Conducting a Market Size Up

Navdeep Gill
investBETA
Published in
13 min readDec 6, 2019

If you’ve been following InvestBeta and reading our articles, you should have a solid grasp on how to model a company. But after learning about operating models to predict future fundamental value and how to analyse current events and news, it’s important that you also consider the qualitative assessment of firms.

This article is all about adopting a marketing lens. Before a new product or startup is launched how can you predict its opportunity of growth? The answer is conducting a market size up.

The information from a market size up allows businesses to create a feasible business plan surrounding their product and gives possible investors an idea of the firm’s growth potential and the value of the venture.

The Situation

Let’s say you find a very recent news story on Bloomberg that Proctor & Gamble, a consumer goods conglomerate, is planning a new product line in Canada.

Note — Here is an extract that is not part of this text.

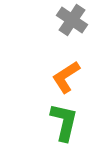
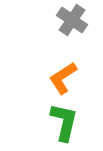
orange L-shape: moved 3 px left, 1 px down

You’d be somewhat interested in the potential value of this venture and consider taking this investment opportunity.

Olay, one of P&G’s multibillion-dollar brands, is releasing a new skin cream targeted to Gen-Z females (ages 14–18) in Canada. The product, which will sell for $20, is naturally derived, organic, scent-free, is produced sustainably, and has recyclable packaging. In order to assess the viability of this market and see whether this project is a worthwhile investment that will sustain a strong revenue stream, Olay will conduct a market size up. As an analyst, you will also look into a market size up to research the potential value of this plan and what it means for P&G as a company.

The steps for doing this follow in this order:

  1. Define the market segment
  2. Market sizing using top-down, bottom-up, and value theory methods
  3. Market analysis (Porter’s Five Forces)

Segmenting the Market

What exactly is the market? Before we go anywhere else, we need to have a concrete definition of who is buying this product. After all, a market size is the amount of potential buyers of a product or service.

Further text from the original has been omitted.